Мирослав не торопясь вылез из ванной. Водица смыла пуды грязи и соли, въевшиеся в кожу за последние несколько дней. Успокоила зуд, унесла усталость. Вернула гибкость членам. Не банька русская, конечно, но значительно лучше, чем обычное мытье в каком-нибудь лесном ручье, где испанцы отмывали кровь с одежды, купали коней, чистили оружие и чуть не испражнялись туда же. Он припомнил, как гонял его по зиме в сени отец, заставляя, пробив ледяную корочку, омывать харю студеной водой и тереть зубы наверченным на палочку кусочком пакли, и вздохнул. Воспоминания о доме редко посещали его загрубевшую в боях и походах душу, а тут поди ж ты.
Не касаясь ногами лестницы, он выскочил из бассейна. Снял с вбитого в стену клинышка белое полотнище, вытер голову, промокнул бороду, обтер покрытую шрамами грудь. Брезгливо поворошил голой ногой заскорузлую кучу одежды, поморщился и накинул ткань на плечо, как римский патриций тогу. Панцирным ногтем проделал дыру в краю, просунул кончик и завязал его объемистым узлом. Взмахнул руками, проверяя не стеснит ли в случае чего. Задрал по очереди колени, пробуя длину подола. Еще раз оглядел купальню, особенно иллюминационное отверстие. Все равно не выкарабкаться. Но нет и худа без добра. Однако и выходить пора. В купальне лепо, но делать больше нечего, а тянуть время — только открывать свою боязнь. А в ней Мирослав мог признаться себе, но не врагу. Несколько раз сжав и разжав кулаки и встряхнув плечами, он толкнул дверь и вышел в простенок.
Стражников поприбавилось. Позади тех, что вели его на помывку, стояли еще человек десять с короткими копьями в расслабленных руках. По хвату Мирослав определил в них опытных бойцов. Сейчас пытаться бежать не стоит — насадят, как куря на вертел. Но когда стоит? Если он еще потянет время, может статься, что водой в песок уйдет и последний шанс. Знать бы наперед. Мирослава осмотрели, но спрашивать про одежду не стали — видимо, им было все равно, в чем предпочитает умереть их пленник, и недвусмысленно подтолкнули тупым концом копья меж лопаток. Неохотно переставляя ноги, он зашагал, куда вели.

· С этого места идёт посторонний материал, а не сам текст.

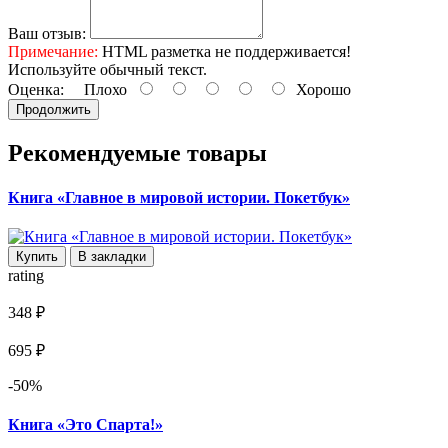
Ваш отзыв:
Примечание:
HTML разметка не поддерживается!
Используйте обычный текст.
Оценка:
Плохо
Хорошо
Продолжить
Рекомендуемые товары
Книга «Главное в мировой истории. Покетбук»
Купить
В закладки
rating
348 ₽
695 ₽
-50%
Книга «Это Спарта!»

Через положенное число шагов отряд снова оказался в центральном коридоре. Плечи провожатых сомкнулись теснее. Воину показалось, что они скорее хотят не дать ему разглядеть что-то поверх их плюмажей, а не предупредить возможный побег. Значит, есть возможность сбежать? Или просто привычка у них такая? Мирослав завертел головой, почти не скрываясь. В коридор выходили широкие арки, за которыми располагались походившие на гимнасиумы[59] залы. В одном мелькали бронзовые, покрытые блестками пота тела абсолютно голых юношей. В другом что-то мастерили, в третьем… Мирослав вздрогнул и остановился. До его ноздрей донесся тонкий запах корицы. Тот самый, который. На его затылок с глухим стуком опустилась тяжелая палка, голову пронзила боль. Мысли скакнули и понеслись дальше. Преследовал он в ту памятную ночь, во дворце правителя Талашкалы — Шикотенкатля Старого, крещенного позже как. Как? Да и бог с ним. Зато теперь стало ясно, куда он попал. В палаты, где обучали местных юношей ремеслу убийц. Тут было и их обиталище, ибо по читанным в учении книгам выходило, что семьей такие люди не обзаводились, а обретались в своей alma mater[60], пока не становились немощны для ратных дел и не удалялись на покой или пока не прибирала безносая.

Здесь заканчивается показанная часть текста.